Repeat every record exactly, but keep images out of the copy.

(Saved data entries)
◆ ◆ ◆ ◆ ◆ ◆ ◆
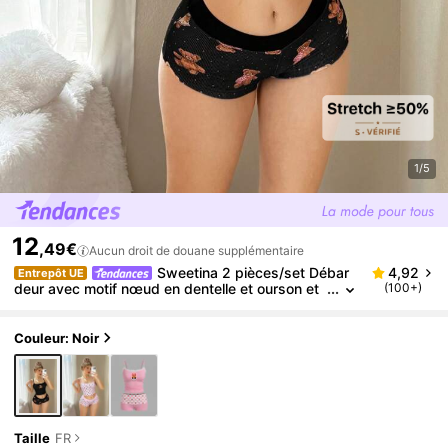
1/5
12
,49€
Aucun droit de douane supplémentaire
Sweetina 2 pièces/set Débar
4,92
Entrepôt UE
deur avec motif nœud en dentelle et ourson et
(100+)
mini-short à super taille basse
Couleur: Noir
Taille
FR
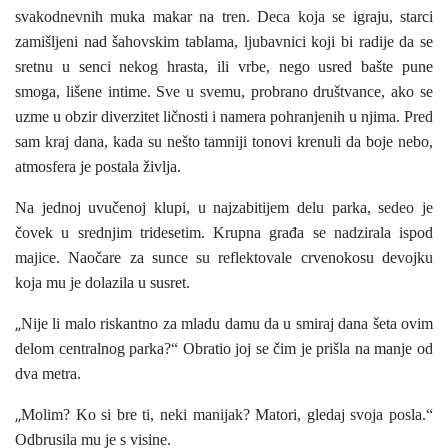
svakodnevnih muka makar na tren. Deca koja se igraju, starci
zamišljeni nad šahovskim tablama, ljubavnici koji bi radije da se
sretnu u senci nekog hrasta, ili vrbe, nego usred bašte pune
smoga, lišene intime. Sve u svemu, probrano društvance, ako se
uzme u obzir diverzitet ličnosti i namera pohranjenih u njima. Pred
sam kraj dana, kada su nešto tamniji tonovi krenuli da boje nebo,
atmosfera je postala življa.
Na jednoj uvučenoj klupi, u najzabitijem delu parka, sedeo je
čovek u srednjim tridesetim. Krupna građa se nadzirala ispod
majice. Naočare za sunce su reflektovale crvenokosu devojku
koja mu je dolazila u susret.
„
Nije li malo riskantno za mladu damu da u smiraj dana šeta ovim
delom centralnog parka?“ Obratio joj se čim je prišla na manje od
dva metra.
„
Molim? Ko si bre ti, neki manijak? Matori, gledaj svoja posla.“
Odbrusila mu je s visine.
◆ ◆ ◆ ◆ ◆ ◆ ◆
EXERCISE SOLUTION:
1/5
12
,49€
Aucun droit de douane supplémentaire
Sweetina 2 pièces/set Débar
4,92
Entrepôt UE
deur avec motif nœud en dentelle et ourson et
(100+)
mini-short à super taille basse
Couleur: Noir
Taille
FR
svakodnevnih muka makar na tren. Deca koja se igraju, starci
zamišljeni nad šahovskim tablama, ljubavnici koji bi radije da se
sretnu u senci nekog hrasta, ili vrbe, nego usred bašte pune
smoga, lišene intime. Sve u svemu, probrano društvance, ako se
uzme u obzir diverzitet ličnosti i namera pohranjenih u njima. Pred
sam kraj dana, kada su nešto tamniji tonovi krenuli da boje nebo,
atmosfera je postala življa.
Na jednoj uvučenoj klupi, u najzabitijem delu parka, sedeo je
čovek u srednjim tridesetim. Krupna građa se nadzirala ispod
majice. Naočare za sunce su reflektovale crvenokosu devojku
koja mu je dolazila u susret.
„
Nije li malo riskantno za mladu damu da u smiraj dana šeta ovim
delom centralnog parka?“ Obratio joj se čim je prišla na manje od
dva metra.
„
Molim? Ko si bre ti, neki manijak? Matori, gledaj svoja posla.“
Odbrusila mu je s visine.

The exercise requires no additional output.